__Task directions__:
Copying rule for the data below: pictures stay out, and only the lines from the one with "After 12 hours, remove" down to the one with "Board index", inclusive, are repeated exactly.

---- Information provided

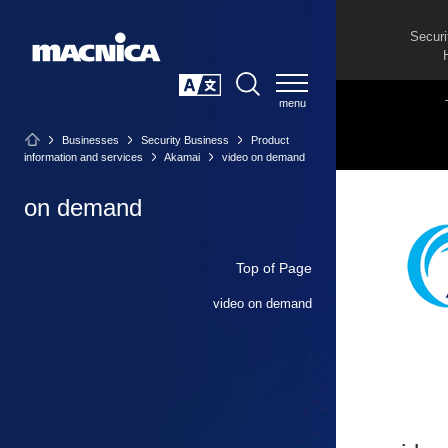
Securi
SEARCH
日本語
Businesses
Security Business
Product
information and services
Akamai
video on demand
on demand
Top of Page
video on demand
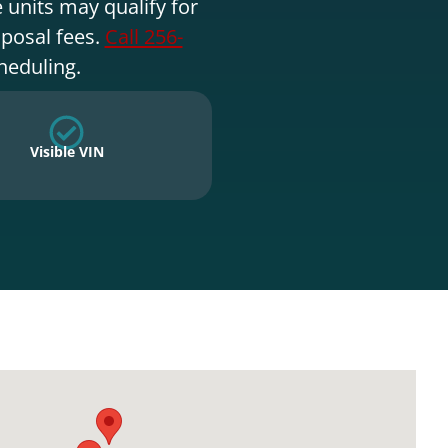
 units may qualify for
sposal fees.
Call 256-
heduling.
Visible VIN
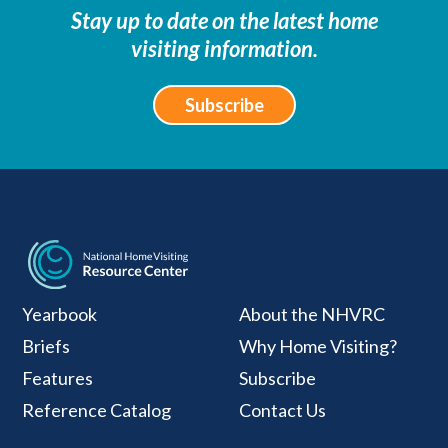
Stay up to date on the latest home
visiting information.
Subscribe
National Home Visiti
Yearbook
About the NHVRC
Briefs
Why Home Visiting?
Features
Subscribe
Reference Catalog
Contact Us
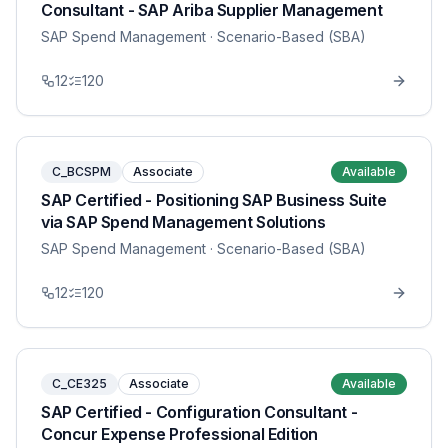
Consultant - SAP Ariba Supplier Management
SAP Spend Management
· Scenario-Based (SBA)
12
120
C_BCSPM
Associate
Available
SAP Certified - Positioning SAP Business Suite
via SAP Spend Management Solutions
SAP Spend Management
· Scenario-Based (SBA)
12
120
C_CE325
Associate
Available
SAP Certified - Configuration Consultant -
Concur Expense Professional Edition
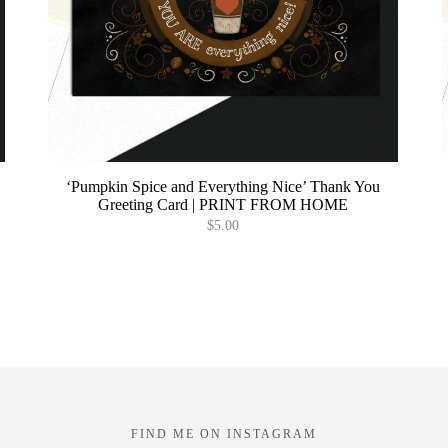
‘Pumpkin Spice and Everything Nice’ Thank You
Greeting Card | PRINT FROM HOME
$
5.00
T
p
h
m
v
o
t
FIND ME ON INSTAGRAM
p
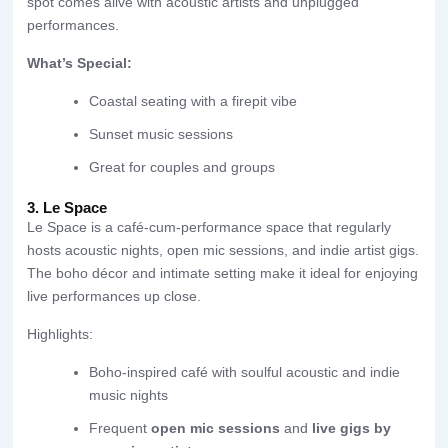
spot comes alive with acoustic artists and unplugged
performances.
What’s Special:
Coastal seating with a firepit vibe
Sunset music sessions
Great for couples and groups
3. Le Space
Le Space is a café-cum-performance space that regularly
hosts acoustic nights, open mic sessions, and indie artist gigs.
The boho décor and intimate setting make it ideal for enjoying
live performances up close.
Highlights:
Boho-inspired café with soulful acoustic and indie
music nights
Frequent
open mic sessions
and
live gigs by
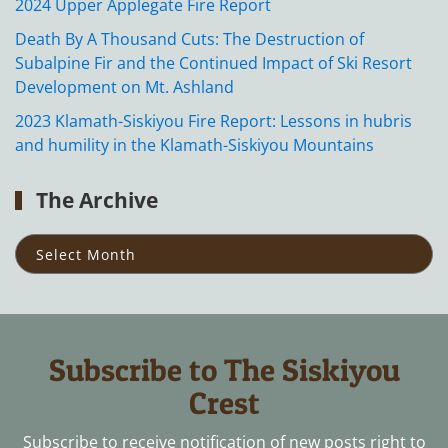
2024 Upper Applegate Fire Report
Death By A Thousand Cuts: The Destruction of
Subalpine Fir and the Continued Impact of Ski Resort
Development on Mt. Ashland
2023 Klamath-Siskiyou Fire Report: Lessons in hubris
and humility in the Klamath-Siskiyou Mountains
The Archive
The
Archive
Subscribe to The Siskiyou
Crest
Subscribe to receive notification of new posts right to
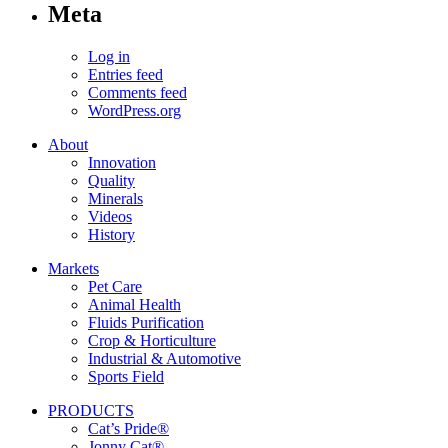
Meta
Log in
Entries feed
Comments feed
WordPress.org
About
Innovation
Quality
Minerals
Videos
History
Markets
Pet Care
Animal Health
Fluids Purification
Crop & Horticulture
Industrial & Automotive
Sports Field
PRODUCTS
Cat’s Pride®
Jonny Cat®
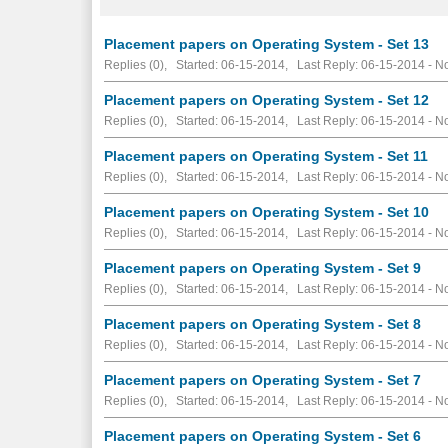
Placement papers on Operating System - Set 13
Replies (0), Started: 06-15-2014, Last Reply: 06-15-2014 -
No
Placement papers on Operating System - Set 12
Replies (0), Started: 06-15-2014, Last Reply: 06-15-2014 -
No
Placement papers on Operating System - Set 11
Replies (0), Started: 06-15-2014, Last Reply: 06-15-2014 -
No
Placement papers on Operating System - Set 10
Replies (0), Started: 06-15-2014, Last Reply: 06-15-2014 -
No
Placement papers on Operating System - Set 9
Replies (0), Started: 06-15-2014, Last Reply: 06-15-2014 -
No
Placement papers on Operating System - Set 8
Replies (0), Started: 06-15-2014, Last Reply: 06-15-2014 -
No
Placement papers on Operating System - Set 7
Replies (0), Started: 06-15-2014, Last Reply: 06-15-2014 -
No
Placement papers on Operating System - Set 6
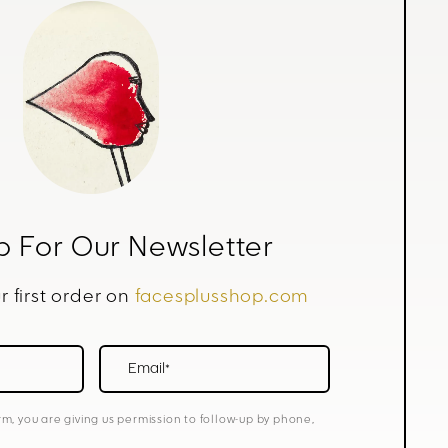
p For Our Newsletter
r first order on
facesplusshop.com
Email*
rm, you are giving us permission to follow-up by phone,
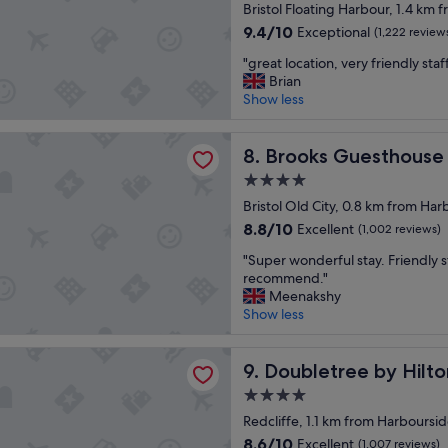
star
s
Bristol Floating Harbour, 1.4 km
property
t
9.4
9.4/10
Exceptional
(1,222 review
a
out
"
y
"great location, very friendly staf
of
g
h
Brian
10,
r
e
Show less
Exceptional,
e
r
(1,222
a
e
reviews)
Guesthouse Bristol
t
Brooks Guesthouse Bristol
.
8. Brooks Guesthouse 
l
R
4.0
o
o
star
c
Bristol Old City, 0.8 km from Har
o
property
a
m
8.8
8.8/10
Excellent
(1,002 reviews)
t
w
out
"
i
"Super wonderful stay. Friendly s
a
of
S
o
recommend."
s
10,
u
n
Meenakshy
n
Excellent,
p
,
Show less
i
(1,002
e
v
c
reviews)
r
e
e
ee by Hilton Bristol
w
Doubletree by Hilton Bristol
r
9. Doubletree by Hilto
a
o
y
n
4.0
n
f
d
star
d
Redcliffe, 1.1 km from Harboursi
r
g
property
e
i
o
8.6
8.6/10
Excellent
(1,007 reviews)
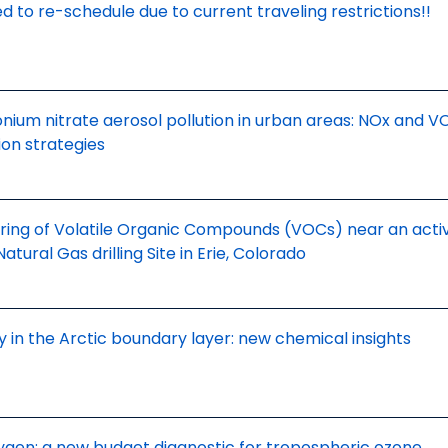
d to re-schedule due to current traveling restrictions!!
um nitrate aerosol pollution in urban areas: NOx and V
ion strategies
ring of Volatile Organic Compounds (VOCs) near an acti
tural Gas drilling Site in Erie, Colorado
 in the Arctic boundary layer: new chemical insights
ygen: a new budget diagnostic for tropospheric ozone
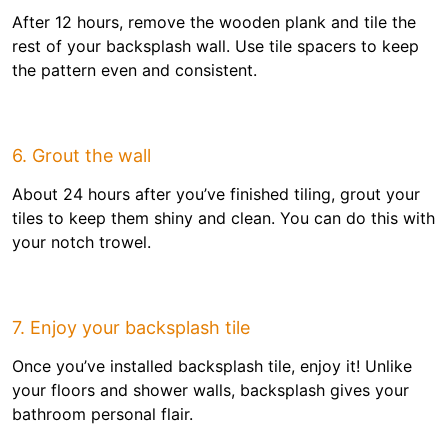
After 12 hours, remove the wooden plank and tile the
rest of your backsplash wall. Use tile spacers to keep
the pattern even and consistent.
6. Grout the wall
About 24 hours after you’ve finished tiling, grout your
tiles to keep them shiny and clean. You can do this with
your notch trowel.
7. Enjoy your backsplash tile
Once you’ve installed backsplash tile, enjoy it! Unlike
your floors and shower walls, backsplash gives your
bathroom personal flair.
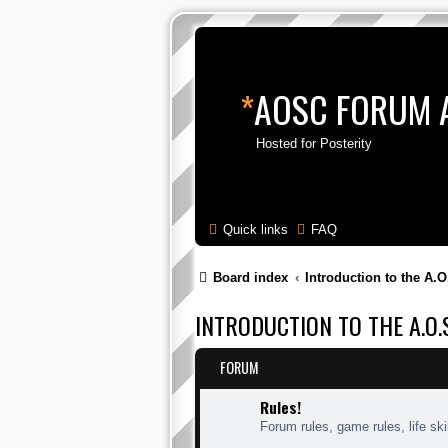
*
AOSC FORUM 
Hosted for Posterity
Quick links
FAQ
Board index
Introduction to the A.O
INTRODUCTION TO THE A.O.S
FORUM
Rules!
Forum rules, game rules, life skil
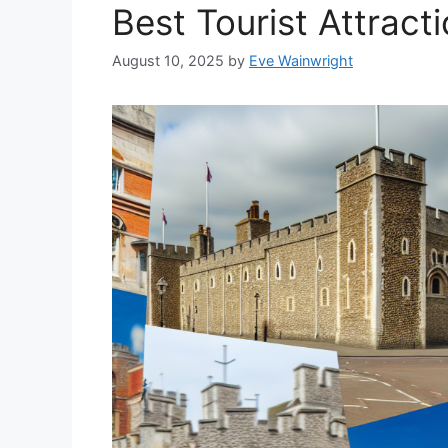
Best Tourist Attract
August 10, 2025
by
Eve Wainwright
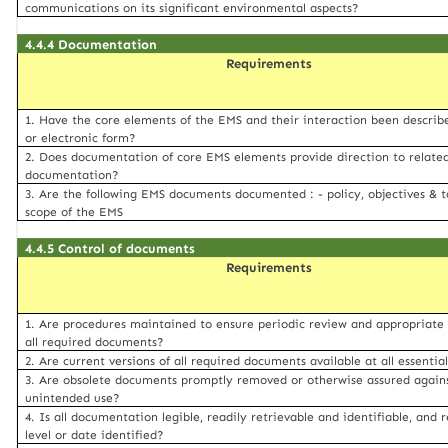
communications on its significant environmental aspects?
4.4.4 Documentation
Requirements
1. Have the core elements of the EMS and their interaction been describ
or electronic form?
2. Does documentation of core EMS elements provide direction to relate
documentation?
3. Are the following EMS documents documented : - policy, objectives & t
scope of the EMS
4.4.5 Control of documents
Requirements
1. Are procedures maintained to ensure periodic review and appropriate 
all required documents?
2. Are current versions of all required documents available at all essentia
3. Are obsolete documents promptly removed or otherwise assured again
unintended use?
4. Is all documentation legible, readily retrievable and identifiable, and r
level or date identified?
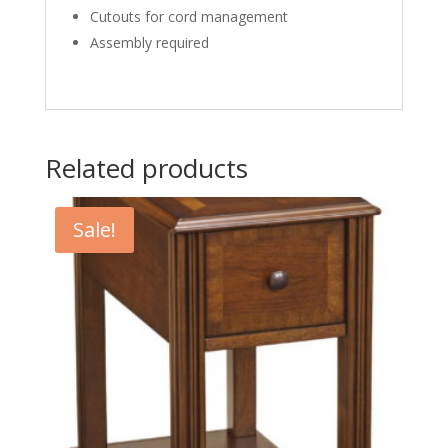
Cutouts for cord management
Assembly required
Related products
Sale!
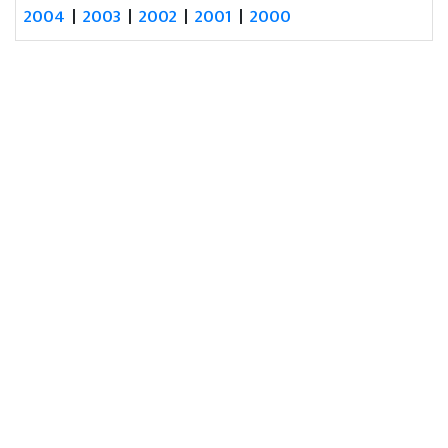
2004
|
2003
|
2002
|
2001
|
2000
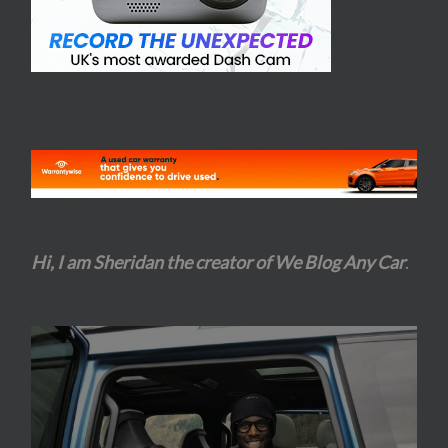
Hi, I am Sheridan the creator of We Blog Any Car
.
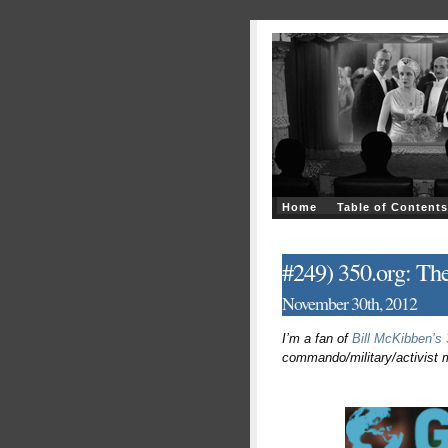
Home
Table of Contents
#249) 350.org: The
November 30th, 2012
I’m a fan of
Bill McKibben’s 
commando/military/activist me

--------

__Response for this exercise__:
After 12 hours, remove the wooden plank and tile the
rest of your backsplash wall. Use tile spacers to keep
the pattern even and consistent.
6. Grout the wall
About 24 hours after you’ve finished tiling, grout your
tiles to keep them shiny and clean. You can do this with
your notch trowel.
7. Enjoy your backsplash tile
Once you’ve installed backsplash tile, enjoy it! Unlike
your floors and shower walls, backsplash gives your
bathroom personal flair.
*
AOSC FORUM 
Hosted for Posterity
Quick links
FAQ
Board index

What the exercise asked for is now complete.